As Ajaan Lee wrote in his autobiography, ‘Staying with Ajaan Mun was very good for me, but also very hard. I had to be willing to learn everything anew… Some days he’d be cross with me, saying that I was messy, that I never put anything in the right place—but he’d never tell me what the right places were… To be able to stay with him any length of time, you had to be very observant and very circumspect. You couldn’t leave footprints on the floor, you couldn’t make noise when you swallowed water or opened the windows or doors. There had to be a science to everything you did—hanging out robes… arranging bedding, everything. Otherwise, he’d drive you out, even in the middle of the Rains Retreat. Even then, you’d just have to take it and try to use your powers of observation.
‘In other matters, such as sitting and walking meditation, he trained me in every way, to my complete satisfaction. But I was able to keep up with him at best only about 60 percent of the time.’
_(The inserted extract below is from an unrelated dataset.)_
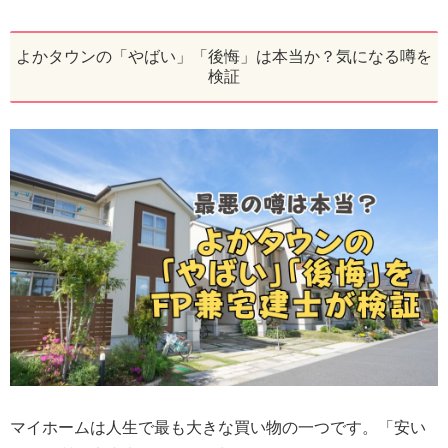
よかタウンの「やばい」「後悔」は本当か？気になる噂を
検証
マイホームは人生で最も大きな買い物の一つです。「安い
After Ajaan Lee’s second period of training, Ajaan Mun sent him out into the forests of northern Thailand to wander and meditate on his own. Ajaan Lee’s wanderings eventually took him through every part of Thailand, as well as into Burma, Cambodia, and India. Of all of Ajaan Mun’s students, Ajaan Lee was the first to bring the teachings of the forest tradition into the mainstream of Thai society in central Thailand. In 1935 he founded a temple, Wat Paa Khlawng Kung, in a cemetery near Chanthaburi, on the southeast coast; and in 1955 he founded Wat Asokaram in a marshy area at the mouth of the Chao Phraya River on the outskirts of Bangkok. He drew students—monks and lay people, men and women—from all levels of society and all walks of life. In 1957 he was given the ecclesiastical rank of Chao Khun, with the title Phra Suddhidhammaraṅsī Gambhīramedhācariya. He passed away in 1961.
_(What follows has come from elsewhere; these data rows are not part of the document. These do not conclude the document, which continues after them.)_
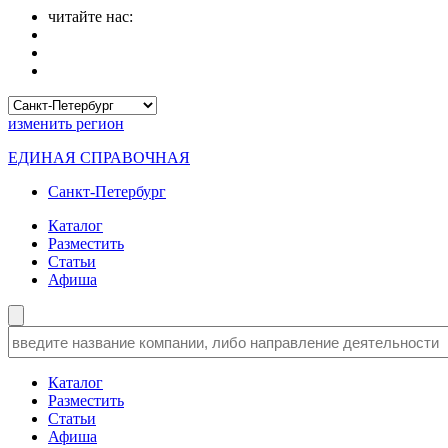
читайте нас:
изменить
регион
ЕДИНАЯ СПРАВОЧНАЯ
Санкт-Петербург
Каталог
Разместить
Статьи
Афиша
Каталог
Разместить
Статьи
Афиша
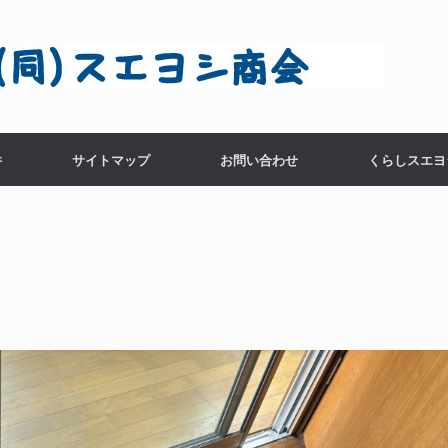
件
サイトマップ
お問い合わせ
くらしスエヨ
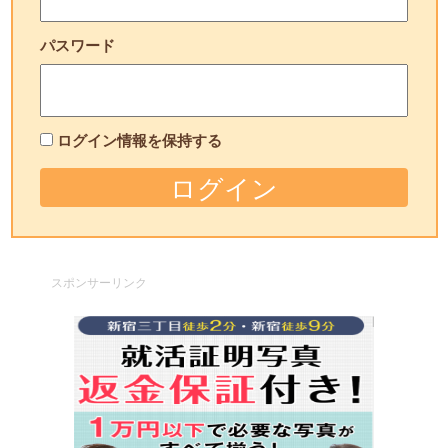
パスワード
ログイン情報を保持する
スポンサーリンク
Even in his last years, though, he continued to retreat regularly into the forest. To quote again from his autobiography: ‘Living in the forest, as I like to do, has given me a lot to think about… It’s a quiet place, where you can observe the influences of the environment. Take the wild rooster: If it went around acting like a domestic rooster, the cobras and mongooses would make a meal of it in no time… So it is with us: If we spend all out time wallowing in companionship, we’re like a knife or a hoe stuck down into the dirt—it’ll rust easily. But if it’s constantly sharpened on a stone or a file, rust won’t have a chance to take hold. So we should learn always to be on the alert…
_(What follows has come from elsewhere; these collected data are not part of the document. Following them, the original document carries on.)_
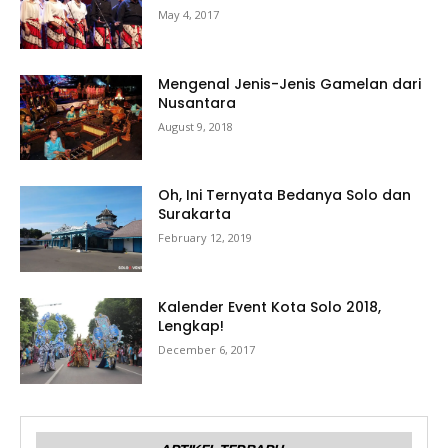
May 4, 2017
Mengenal Jenis-Jenis Gamelan dari
Nusantara
August 9, 2018
Oh, Ini Ternyata Bedanya Solo dan
Surakarta
February 12, 2019
Kalender Event Kota Solo 2018,
Lengkap!
December 6, 2017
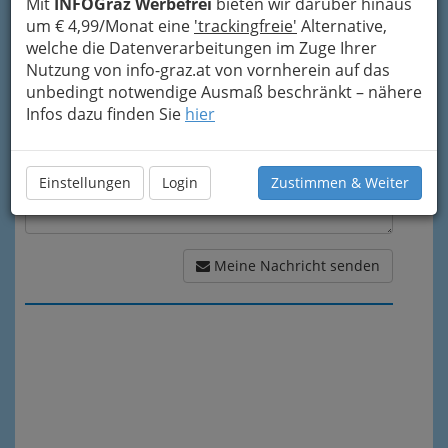
Mit
INFOGraz Werbefrei
bieten wir darüber hinaus
um € 4,99/Monat eine
'trackingfreie'
Alternative,
Meine Nachricht
welche die Datenverarbeitungen im Zuge Ihrer
Nutzung von info-graz.at von vornherein auf das
unbedingt notwendige Ausmaß beschränkt – nähere
Infos dazu finden Sie
hier
Einstellungen
Login
Zustimmen & Weiter
Meine Nachricht senden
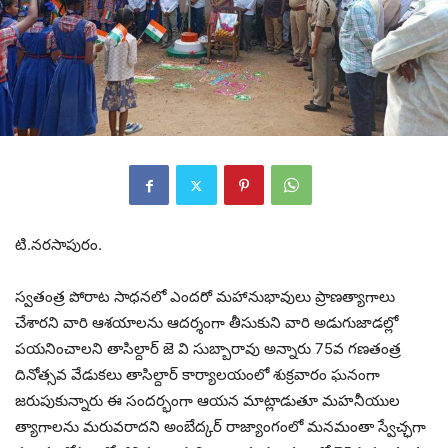
టి.నరసాపురం.
స్వతంత్ర పోరాట సాధనలో ఎందరో మహానుభావులు ప్రాణత్యాగాలు
చేశారని వారి ఆశయాలను ఆదర్శంగా తీసుకుని వారి అడుగుజాడల్లో
పయనించాలని తాసిల్దార్ జె వి సుబ్బారావు అన్నారు 75వ గణతంత్ర
దినోత్సవ వేడుకలు తాసిల్దార్ కార్యాలయంలో శుక్రవారం ఘనంగా
జరుపుకున్నారు ఈ సందర్భంగా ఆయన మాట్లాడుతూ మహనీయుల
త్యాగాలను మరువరాదని అంబేద్కర్ రాజ్యాంగంలో మనమంతా స్వేచ్ఛగా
‘Living in the forest, the mind becomes confident. The Dhamma you’ve studied—or even that you haven’t studied—will make itself clear, because nature is the teacher. It’s like the sciences of the world, which every country has used to develop amazing powers: None of their inventions or discoveries came out of textbooks. They came because scientists studied the principles of nature, all of which appear right here in the world. As for the Dhamma, it’s just like science: It exists in nature. When I realized this, I no longer worried about studying the scriptures and I was reminded of the Lord Buddha and his disciples: They studied and learned from the principles of nature. None of them followed a textbook.’
‘For these reasons, I’m willing to be ignorant when it comes to texts and scriptures. Some kinds of trees sleep at night and are awake during the day. Others sleep by day and are awake by night.’